■ **Activity**
Work through the records below and tally every line containing "Mail". Reply with the total alone.
━━━
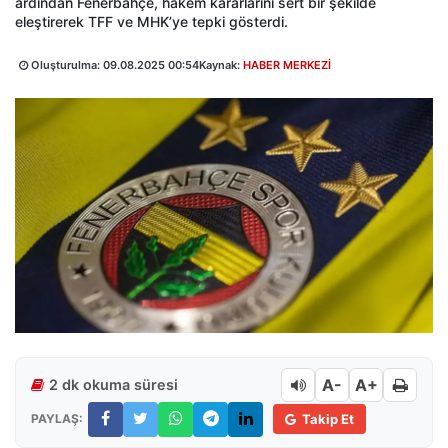
ardından Fenerbahçe, hakem kararlarını sert bir şekilde
eleştirerek TFF ve MHK’ye tepki gösterdi.
Oluşturulma:
09.08.2025 00:54
Kaynak:
HABER MERKEZİ
A-
A+
2 dk okuma süresi
PAYLAŞ:
Takip Et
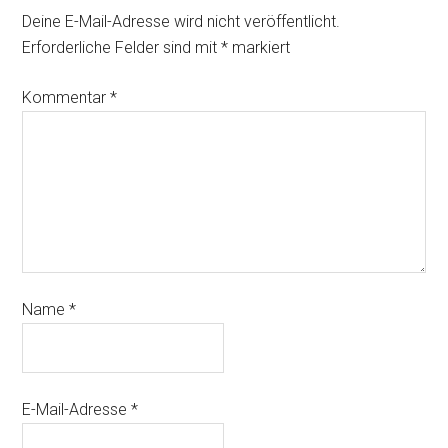
Deine E-Mail-Adresse wird nicht veröffentlicht.
Erforderliche Felder sind mit
*
markiert
Kommentar
*
Name
*
E-Mail-Adresse
*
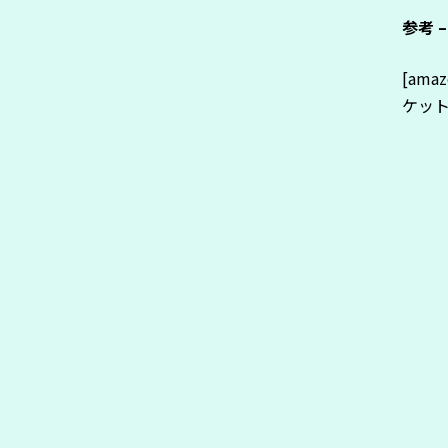
参考 
[amaz
ケット 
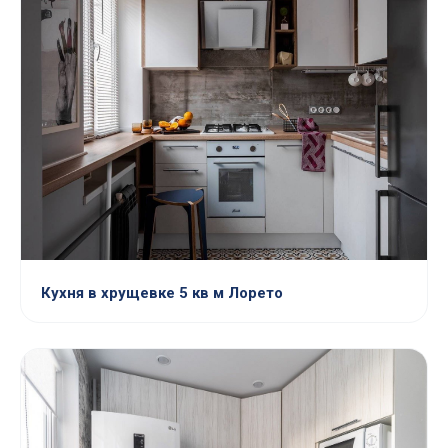
Кухня в хрущевке 5 кв м Лорето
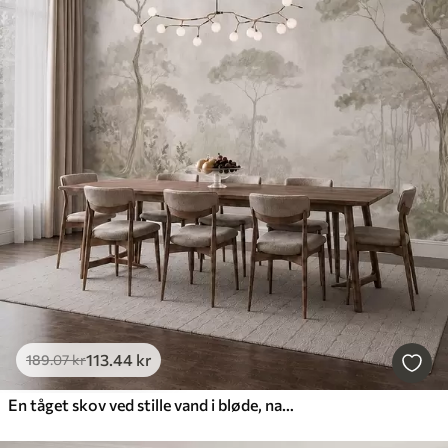
113
.44
kr
189
.07
kr
En tåget skov ved stille vand i bløde, naturlige pastelfarver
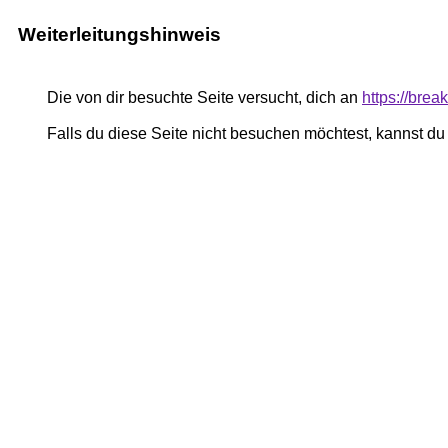
Weiterleitungshinweis
Die von dir besuchte Seite versucht, dich an
https://brea
Falls du diese Seite nicht besuchen möchtest, kannst d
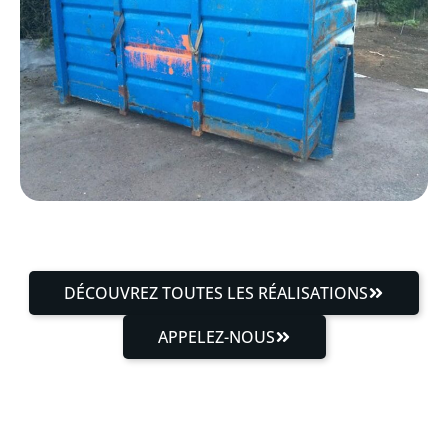
DÉCOUVREZ TOUTES LES RÉALISATIONS
APPELEZ-NOUS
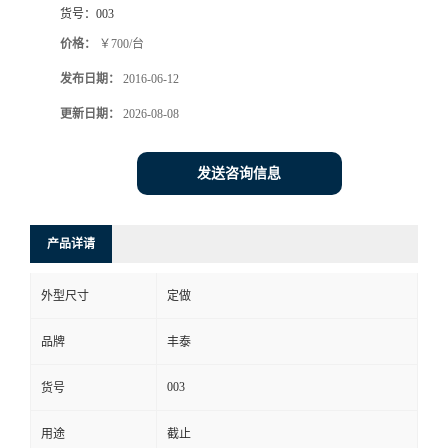
货号：
003
价格：
￥700/台
发布日期：
2016-06-12
更新日期：
2026-08-08
发送咨询信息
产品详请
外型尺寸
定做
品牌
丰泰
003
货号
用途
截止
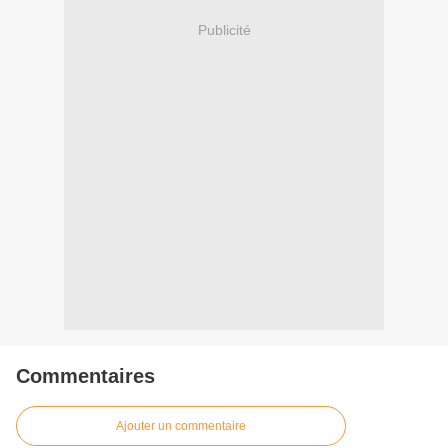
Publicité
Commentaires
Ajouter un commentaire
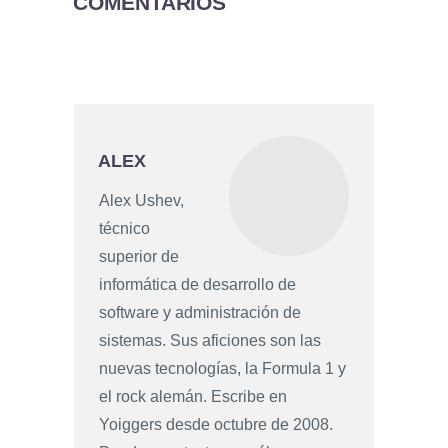
COMENTARIOS
ALEX
Alex Ushev,
técnico
superior de
informática de desarrollo de
software y administración de
sistemas. Sus aficiones son las
nuevas tecnologías, la Formula 1 y
el rock alemán. Escribe en
Yoiggers desde octubre de 2008.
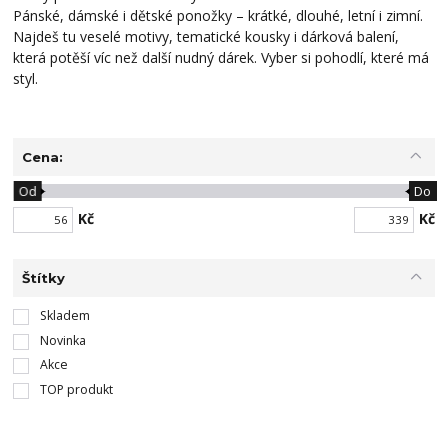
Pánské, dámské i dětské ponožky – krátké, dlouhé, letní i zimní.
Najdeš tu veselé motivy, tematické kousky i dárková balení,
která potěší víc než další nudný dárek. Vyber si pohodlí, které má
styl.
Cena:
Od
Do
Kč
Kč
Štítky
Skladem
Novinka
Akce
TOP produkt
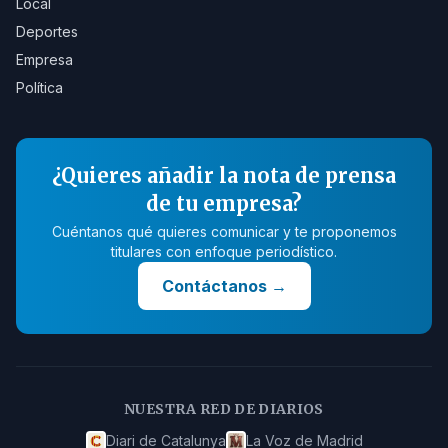
Local
Deportes
Empresa
Política
¿Quieres añadir la nota de prensa
de tu empresa?
Cuéntanos qué quieres comunicar y te proponemos
titulares con enfoque periodístico.
Contáctanos
→
NUESTRA RED DE DIARIOS
Diari de Catalunya
La Voz de Madrid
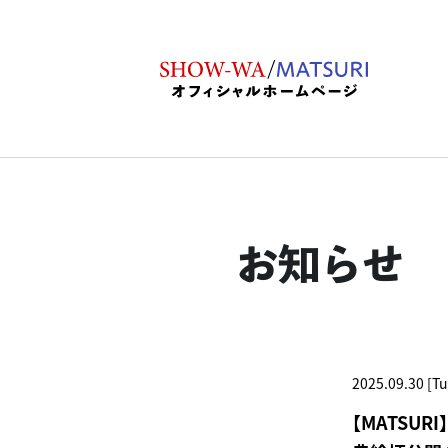
お知らせ
2025.09.30 [Tu
【MATSUR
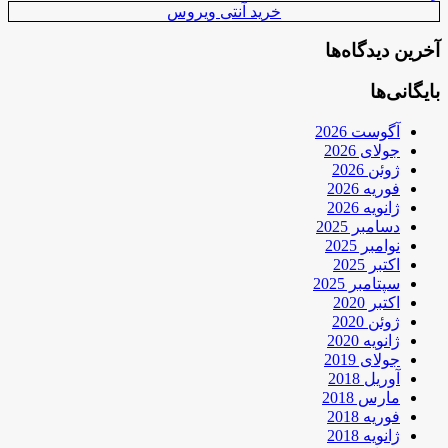
خرید آنتی ویروس
آخرین دیدگاه‌ها
بایگانی‌ها
آگوست 2026
جولای 2026
ژوئن 2026
فوریه 2026
ژانویه 2026
دسامبر 2025
نوامبر 2025
اکتبر 2025
سپتامبر 2025
اکتبر 2020
ژوئن 2020
ژانویه 2020
جولای 2019
آوریل 2018
مارس 2018
فوریه 2018
ژانویه 2018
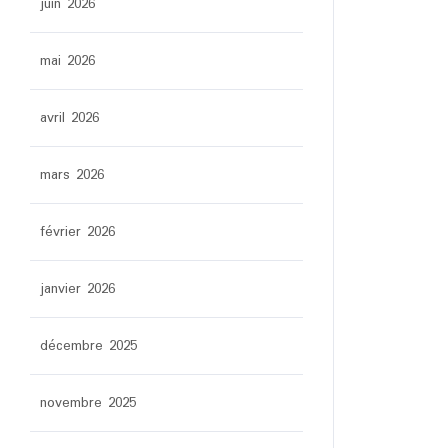
juin 2026
mai 2026
avril 2026
mars 2026
février 2026
janvier 2026
décembre 2025
novembre 2025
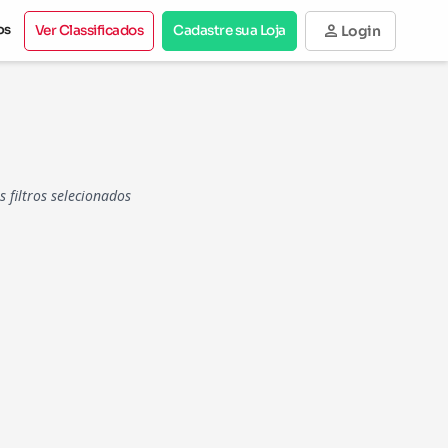
person
os
Ver Classificados
Cadastre sua Loja
Login
filtros selecionados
━━━
■ **Response to the exercise**
2